Move forward without it. So the company knows that Celebrate Virginia threatens to present a traffic nightmare, just as it had to expect that Central Park traffic would overwhelm the system of roads in and around it, which it has. But that, in the end, is someone else's problem.
No matter how bad the traffic gets, the company will still make its money. No matter how many people complain or vow to boycott such developments, the company knows that enough people will endure the congestion to shop, eat, or be enter-tained as long as the businesses are appealing and well-managed.
So we sit way back from the traffic light as our cars idle away gasoline and spew exhaust. In the meantime, we blame the Virginia Department of Transportation but fight any plan to raise the revenues the agency needs to address the problem. Go figure.
One exit to the south, the Silver Cos. is planning to build a smaller version of Central Park. Another Wal-Mart Supercenter will go up nearby. Traffic attempting to exit southbound from I-95 at Massaponax already backs up onto the interstate. New roads and road improvements are planned, but will they work?
Many people, myself included, will be looking for a hand to shake if congestion at the interchange doesn't worsen due to the added development.
Even if projects such as the Cowan Boulevard extension ease congestion, or development at Massaponax draws traffic from Central Park, it won't be long before new growth makes us long for the good old days of 2004.
Second, a new western crossing of the Rappahannock has become an inevitable necessity. I can't believe I'm saying this, but it is a reality bestowed upon us by the growth that has occurred here.
We have made our bed and we must now sleep in it. If we suffer insomnia as a result, for having disturbed a pristine portion of the Rappahannock River, we have only ourselves to blame.
Spotsylvania Planning Commission chairman Hugh Montgomery Jr. has proposed a Route 3 bypass that would parallel the busy thoroughfare for several miles from I-95 to a point west of Five-Mile Fork. If it were ever approved and funded, it would be shorter, cheaper, and less invasive than the corresponding stretch of the old Outer Connector, and require no new river crossing. Maybe it's a solution.
But while any desperately needed new highway could be considered a stopgap measure, Montgomery's plan would seem a shorter-term fix than a route that a new river crossing would provide. Wouldn't it be better also to get that traffic and exhaust farther away from town?

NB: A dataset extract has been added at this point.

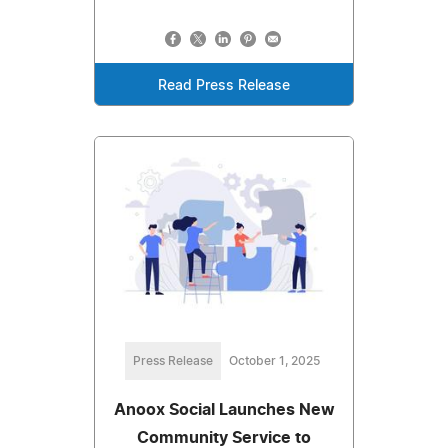
Read Press Release
Press Release
October 1, 2025
Anoox Social Launches New
Community Service to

Third, nothing happens if local and VDOT officials fail to cooperate--not that there would be any money to spend if they did. The tax increases approved for this year by the governor and General Assembly produced a budget that actually cut the allocation for the state's six-year transportation-plan funding by $1.23 billion, including more than $20 million in the Fredericksburg district.

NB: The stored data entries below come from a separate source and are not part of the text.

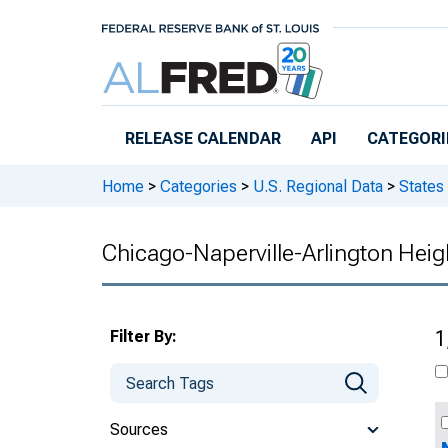
Skip to main content
RELEASE CALENDAR
API
CATEGORI
Home
>
Categories
>
U.S. Regional Data
>
States
Chicago-Naperville-Arlington Heigh
Filter By:
1
Sources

Instead of money, we get childish exchanges between local and state officials--"It's my way or no high-way"--and little constructive dialog about what it will take to get the roads we really need.
As I write this, a group of Republican lawmakers in Northern Virginia has announced a $5 billion, 20-year transportation program and wants first dibs on the surplus millions that last session's tax increases are expected to provide. So does everyone else. But there's no solid idea for where the bulk of the money might come from or any project priority list. They have no real answers, but thank goodness they have a plan.
The Fredericksburg area has much to offer both residents and visitors. Most residents will put up with the frustration and inconvenience of sitting in traffic because they have no immediate alternative. Visitors, on the other hand, take the horror story home with them and tell their friends, who tell their friends.
Having tourists stay away is one way too help relieve traffic congestion, but probably not the smartest way.
RICHARD AMRHINE is a writer and editor with The Free Lance-Star.